▶ Exercise description
Check each line of the listing for the word "click" and report the ones that have it.

*** Opening Records supplied ***

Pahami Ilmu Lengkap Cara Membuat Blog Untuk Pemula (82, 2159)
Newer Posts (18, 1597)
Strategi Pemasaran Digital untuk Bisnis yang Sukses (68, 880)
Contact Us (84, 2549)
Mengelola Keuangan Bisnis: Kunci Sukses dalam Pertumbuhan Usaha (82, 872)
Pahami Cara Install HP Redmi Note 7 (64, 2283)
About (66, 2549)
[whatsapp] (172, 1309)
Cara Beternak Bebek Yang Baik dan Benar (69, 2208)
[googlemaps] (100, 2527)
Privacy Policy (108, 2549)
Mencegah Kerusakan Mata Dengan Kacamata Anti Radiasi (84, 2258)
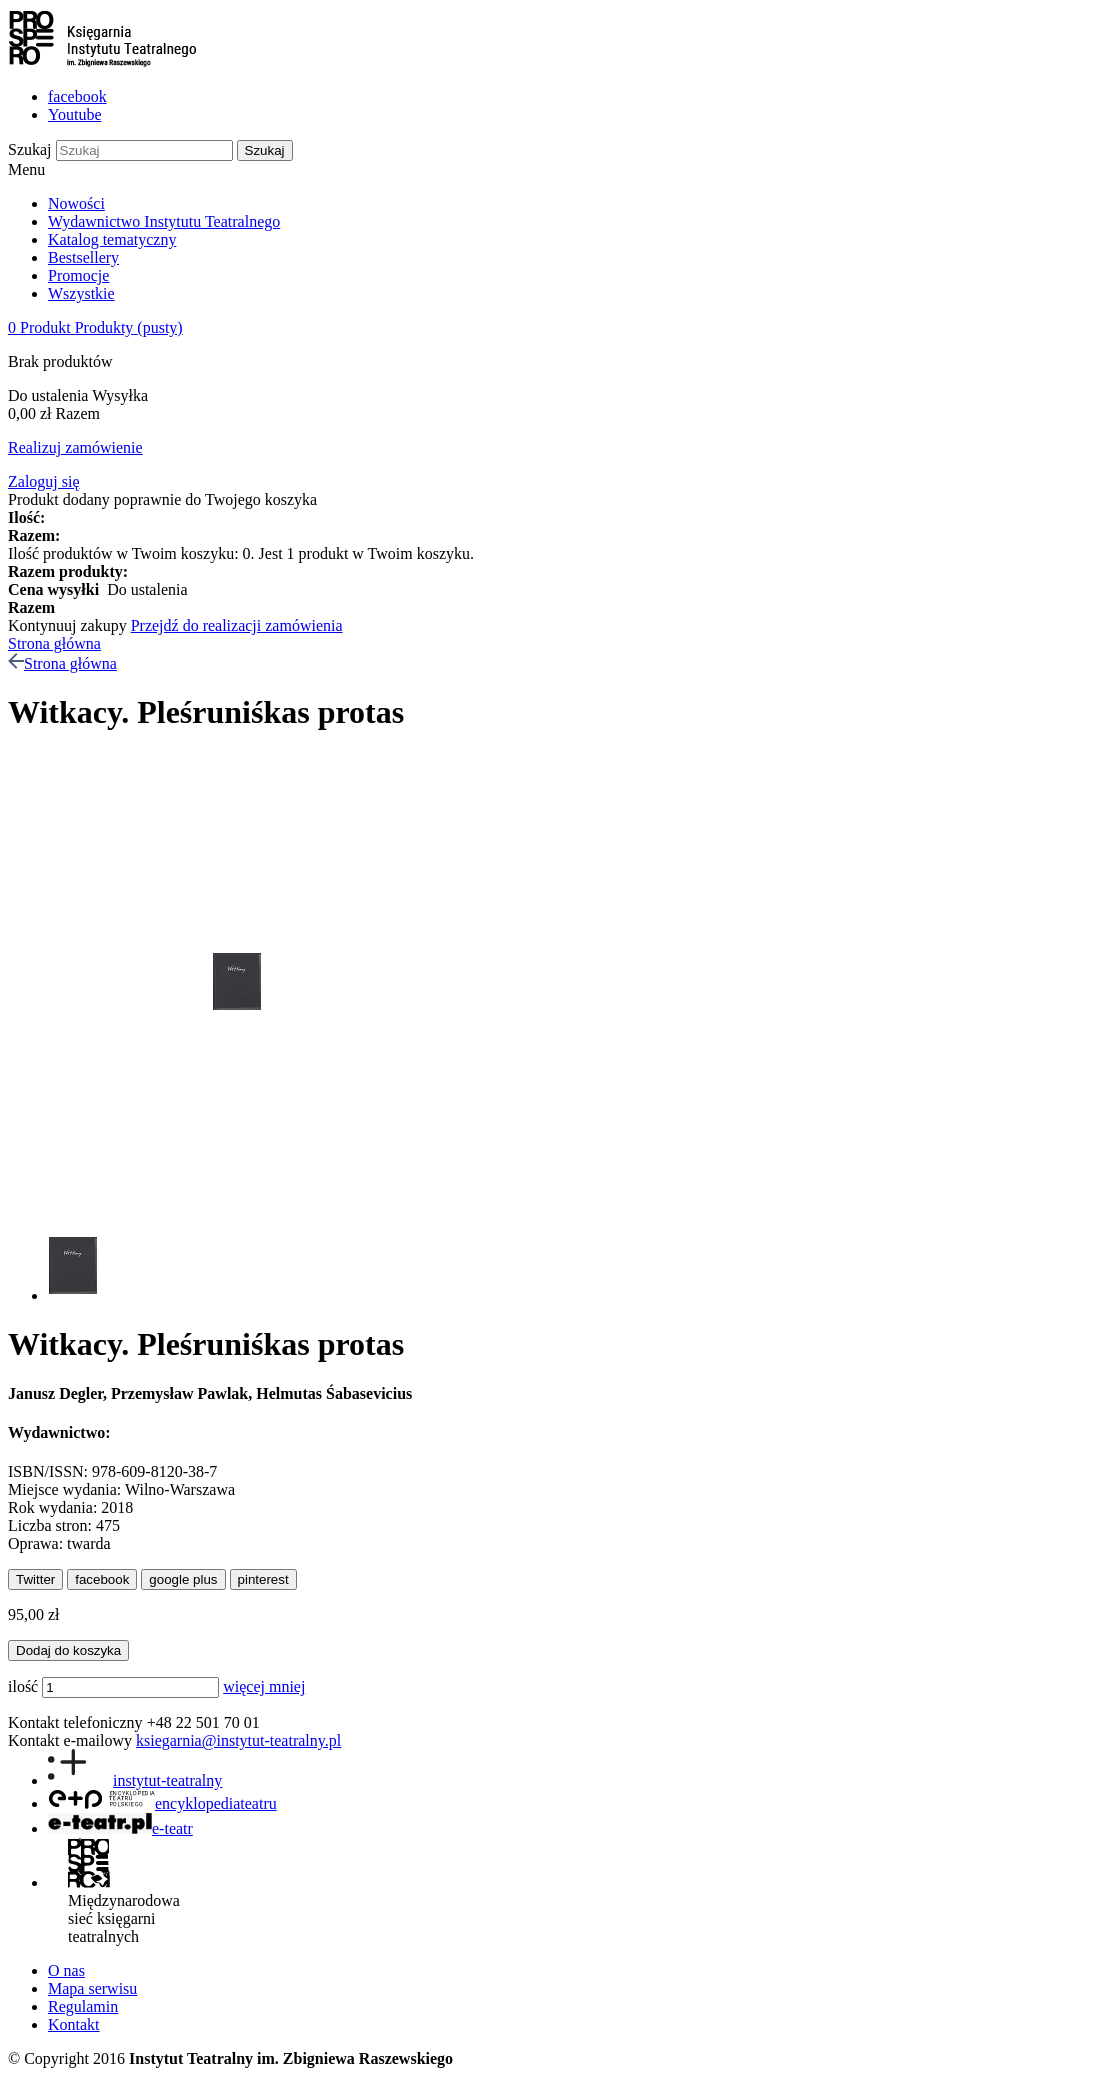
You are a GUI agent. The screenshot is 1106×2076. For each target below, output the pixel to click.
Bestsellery (83, 257)
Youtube (75, 114)
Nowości (76, 203)
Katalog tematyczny (112, 239)
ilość (23, 1686)
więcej (246, 1686)
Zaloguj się (44, 481)
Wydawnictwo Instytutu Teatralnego (164, 221)
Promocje (78, 275)
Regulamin (83, 2006)
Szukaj (30, 149)
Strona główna (54, 643)
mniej (287, 1686)
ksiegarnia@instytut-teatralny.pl (238, 1740)
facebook (77, 96)
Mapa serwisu (92, 1988)
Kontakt (74, 2024)
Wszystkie (81, 293)
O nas (66, 1970)
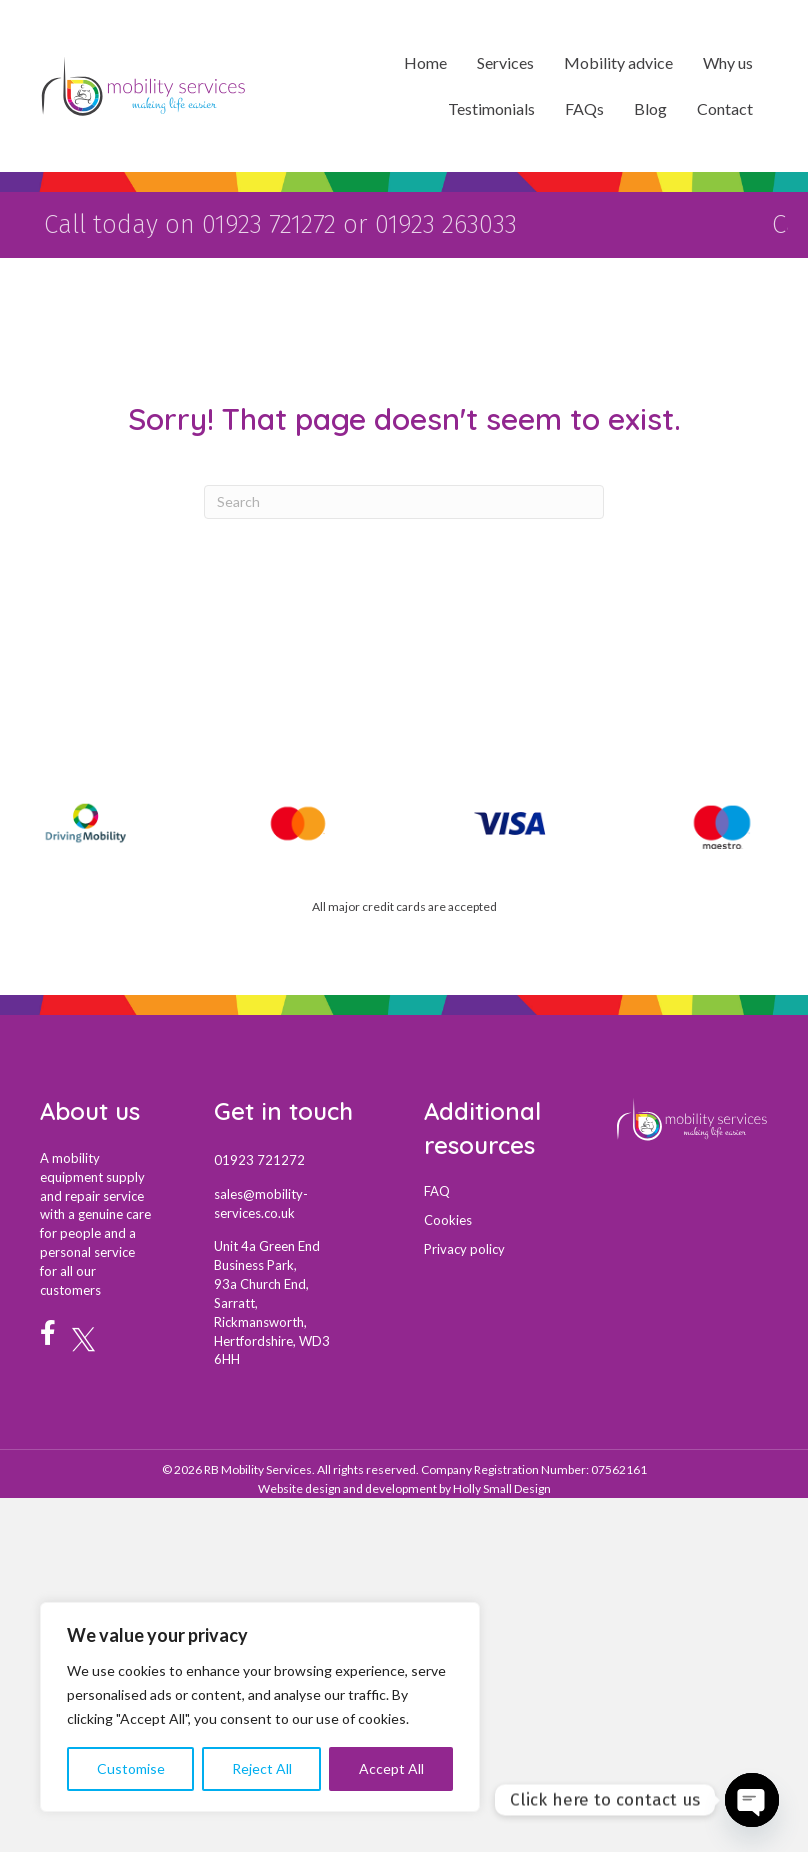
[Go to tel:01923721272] (299, 1156)
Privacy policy (464, 1246)
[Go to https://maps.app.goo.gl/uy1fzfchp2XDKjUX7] (299, 1300)
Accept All (391, 1768)
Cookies (448, 1217)
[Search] (404, 499)
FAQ (437, 1188)
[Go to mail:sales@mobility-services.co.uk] (299, 1200)
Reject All (262, 1768)
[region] (260, 1707)
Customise (131, 1768)
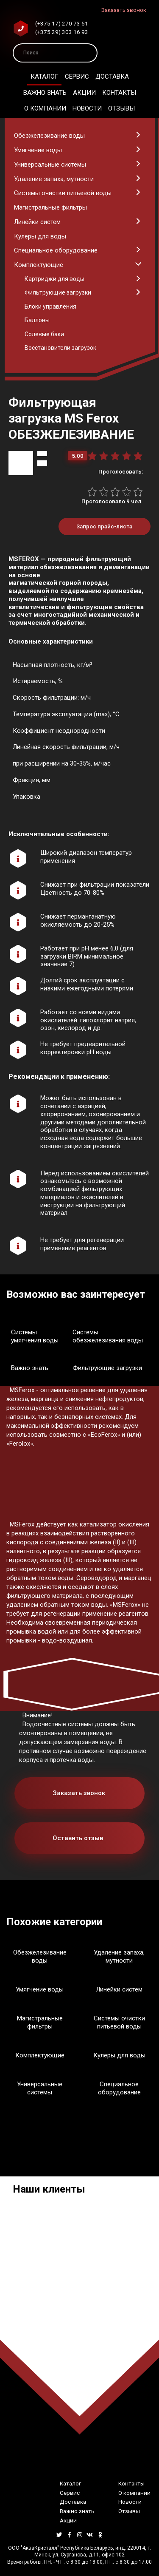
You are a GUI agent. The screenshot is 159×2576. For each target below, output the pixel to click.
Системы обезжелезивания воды (108, 1336)
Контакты (119, 92)
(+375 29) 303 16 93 (61, 31)
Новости (87, 108)
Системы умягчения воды (35, 1336)
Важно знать (45, 92)
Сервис (77, 76)
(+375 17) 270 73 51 (61, 23)
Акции (84, 92)
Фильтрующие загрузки (107, 1368)
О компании (45, 108)
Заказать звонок (123, 9)
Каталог (45, 76)
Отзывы (121, 108)
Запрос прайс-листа (104, 526)
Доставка (112, 76)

*** Closing Records supplied ***

▶ Written solution
You are a GUI agent. The screenshot is 1106×2076. For each target below, output the pixel to click.
You are a GUI agent. The screenshot is 159×2576. For each target below, output the pixel to click.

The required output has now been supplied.